Konstantinova I D, Chudinov M V, Fateev I V, Matveev A V, Zhurilo N I, Shvets V I, Miroshnikov A I
Bioorg Khim. 2013 Jan-Feb;39(1):61-80. doi: 10.1134/s1068162013010056.
The potentialities and restrictions of chemoenzymatic approach to the synthesis of new structural analogues of antiviral drug Ribavirin (1-beta-D-ribofuranosyl-1,2,4-triazole-3-carboxamide) have been determined. Syntheses of various amides of 1H-1,2,4-triazole-3-carboxylic acid and its 5-substituted analogues, prospective substrates of purine nucleoside phosphorylase (PNP), have been reported. The comparative effectiveness of the methods for obtaining amides aforementioned and also the methods for introducing functional groups to the C5 position of the heterocyclic system has been studied. New Ribavirin analogues bearing various substituents in the carboxamide group have been synthesized. The biotechnological method for the preparation of 1-beta-D-ribofuranosyl- 1,2,4-triazole-3-carbonitrile used as the intermediate in the synthesis of Viramidine, a contemporary Ribavirin analogue, has been developed.

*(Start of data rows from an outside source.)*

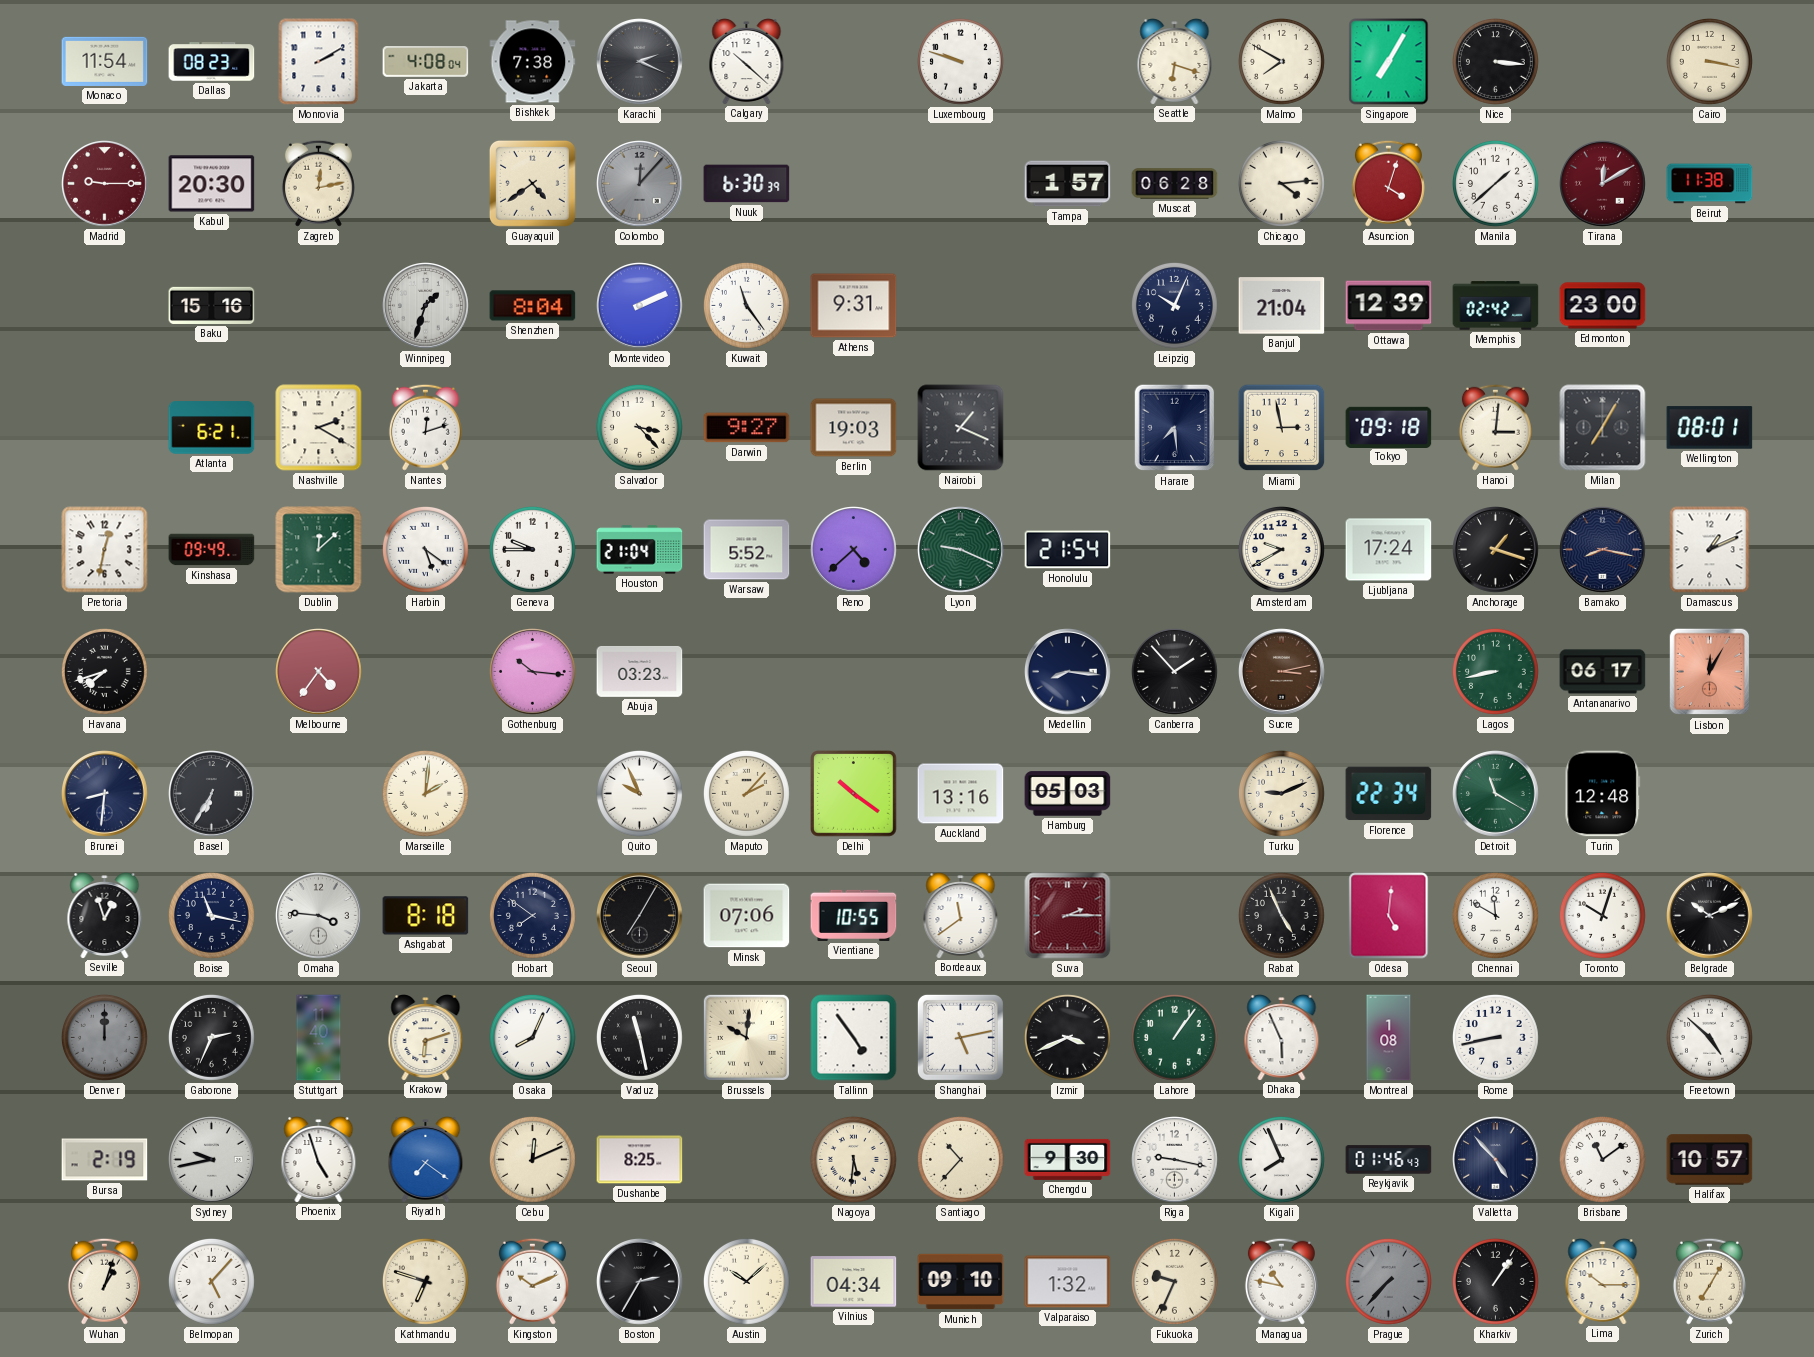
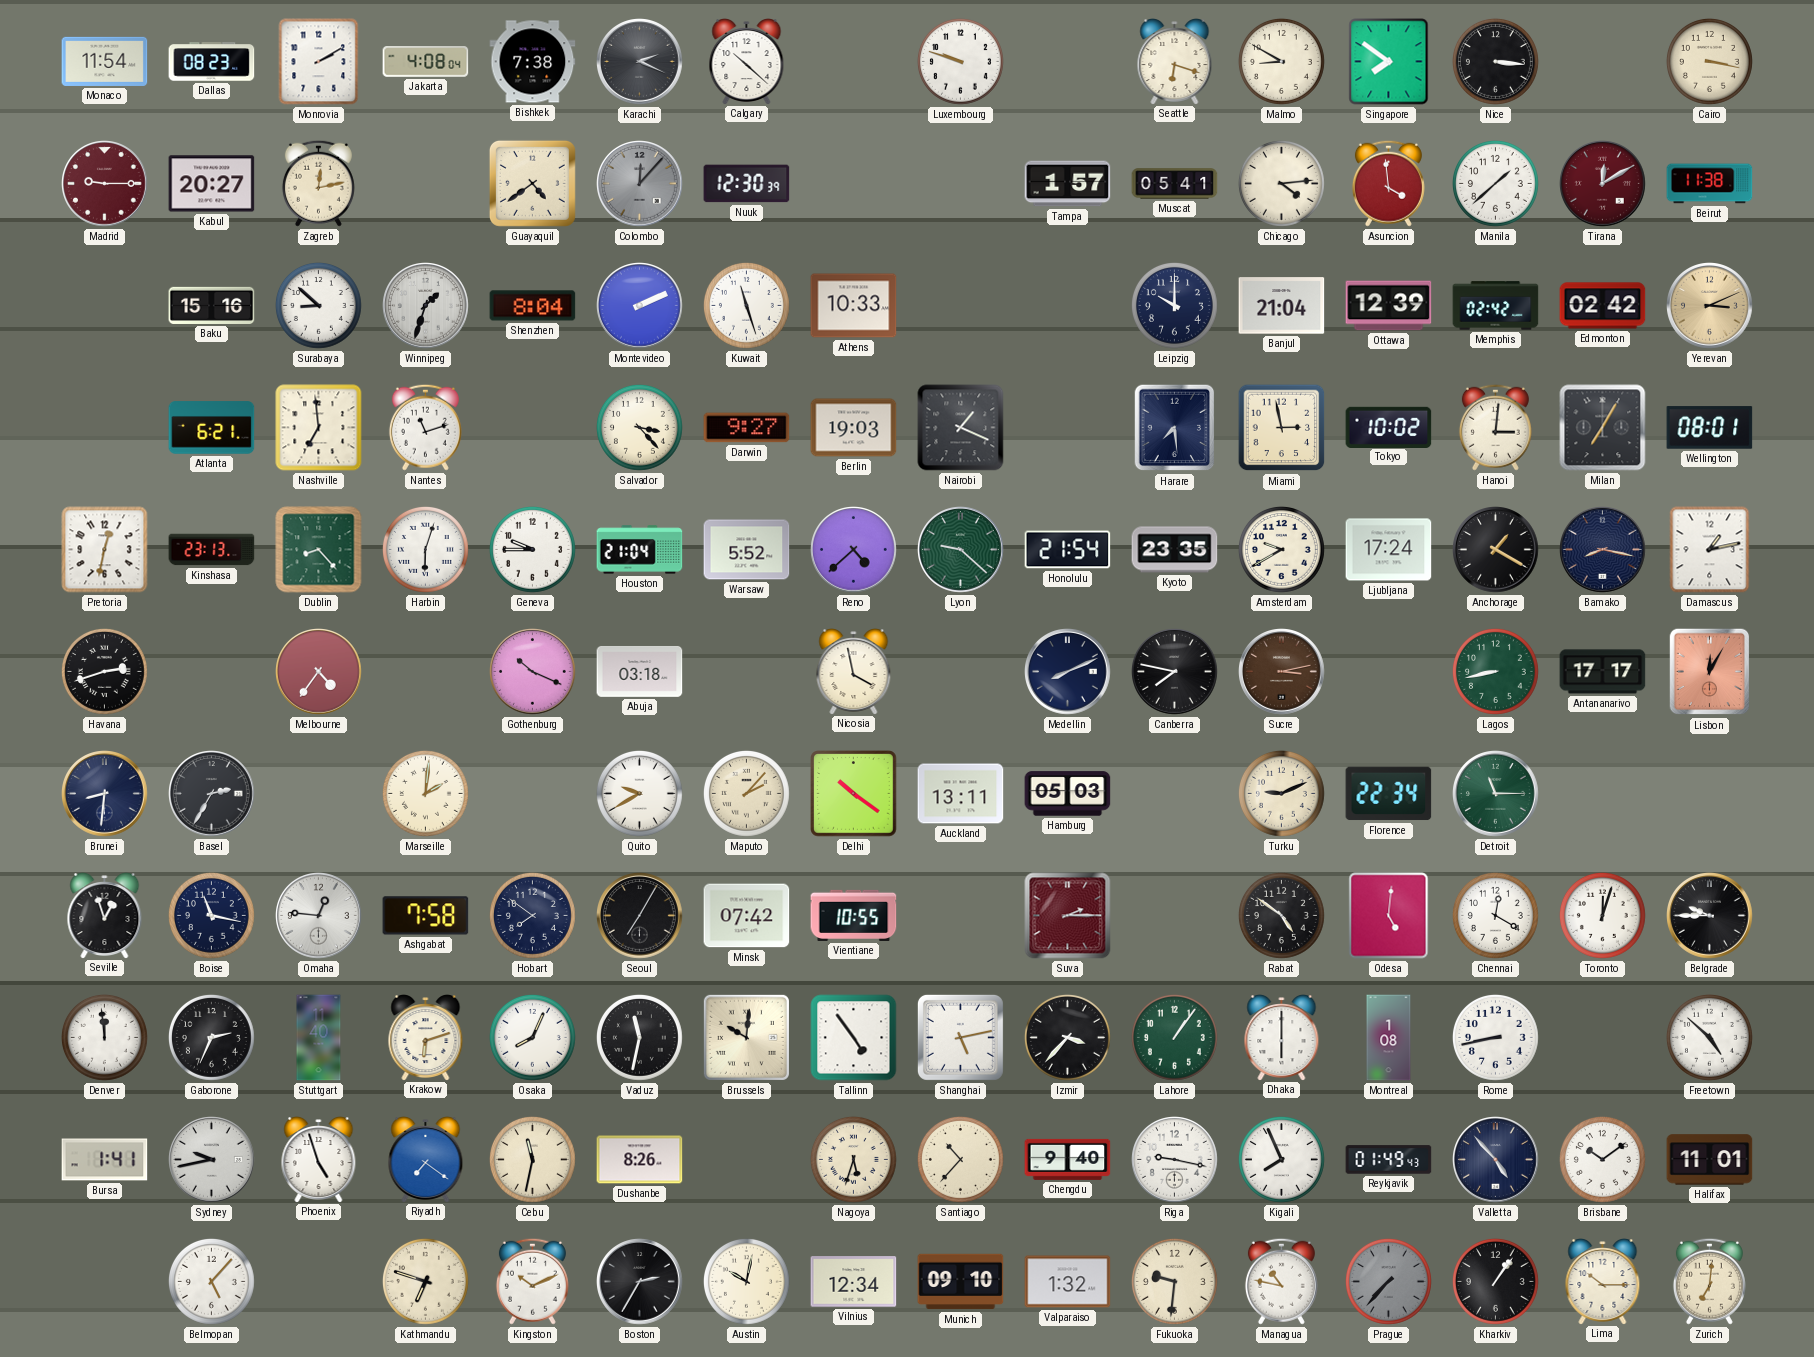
Malmo: 7:50 -> 8:50
Singapore: 7:05 -> 7:51
Kabul: 20:30 -> 20:27
Nuuk: 6:30 -> 12:30
Muscat: 06:28 -> 05:41
Asuncion: 4:03 -> 3:59
Surabaya: none -> 8:52
Kuwait: 11:24 -> 11:27
Athens: 9:31 -> 10:33
Leipzig: 10:04 -> 10:00
Edmonton: 23:00 -> 02:42
Yerevan: none -> 3:11
Nashville: 2:20 -> 6:59
Nantes: 12:12 -> 11:12
Tokyo: 09:18 -> 10:02
Kinshasa: 09:49 -> 23:13
Dublin: 12:08 -> 8:23
Harbin: 5:21 -> 6:03
Lyon: 9:19 -> 9:22
Kyoto: none -> 23:35
Anchorage: 1:18 -> 1:20
Damascus: 1:11 -> 1:13
Havana: 7:42 -> 2:42
Gothenburg: 10:16 -> 10:19
Abuja: 03:23 -> 03:18
Nicosia: none -> 3:58
Medellin: 8:16 -> 8:11
Canberra: 1:53 -> 7:47
Antananarivo: 06:17 -> 17:17
Basel: 6:35 -> 2:35
Quito: 9:56 -> 9:40
Auckland: 13:16 -> 13:11
Detroit: 11:20 -> 11:15
Turin: 12:48 -> none
Omaha: 3:46 -> 12:46
Ashgabat: 8:18 -> 7:58
Minsk: 07:06 -> 07:42
Bordeaux: 11:39 -> none
Rabat: 4:56 -> 4:51
Chennai: 11:50 -> 12:20
Toronto: 10:03 -> 12:03
Belgrade: 10:11 -> 9:45
Denver: 12:00 -> 11:59
Denver dial: grey -> white
Vaduz: 11:28 -> 11:32
Izmir: 3:41 -> 3:37
Dhaka: 5:56 -> 6:00
Bursa: 2:19 -> 1:41
Cebu: 12:11 -> 11:32
Dushanbe: 8:25 -> 8:26
Nagoya: 5:31 -> 5:33
Chengdu: 9:30 -> 9:40
Reykjavik: 01:46 -> 01:49
Brisbane: 11:09 -> 10:09
Halifax: 10:57 -> 11:01
Wuhan: 1:03 -> none
Austin: 10:08 -> 10:02
Vilnius: 04:34 -> 12:34
Fukuoka: 9:34 -> 9:31
Zurich: 7:05 -> 7:01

已确定化学酶法合成抗病毒药物利巴韦林(1-β-D-呋喃核糖基-1,2,4-三唑-3-甲酰胺)新结构类似物的潜力和限制。已报道了1H-1,2,4-三唑-3-羧酸及其5-取代类似物(嘌呤核苷磷酸化酶(PNP)的潜在底物)的各种酰胺的合成。研究了上述获得酰胺的方法以及将官能团引入杂环系统C5位的方法的相对有效性。已合成了在甲酰胺基团中带有各种取代基的新型利巴韦林类似物。已开发出用于制备1-β-D-呋喃核糖基-1,2,4-三唑-3-腈的生物技术方法,该化合物用作当代利巴韦林类似物维拉美定合成中的中间体。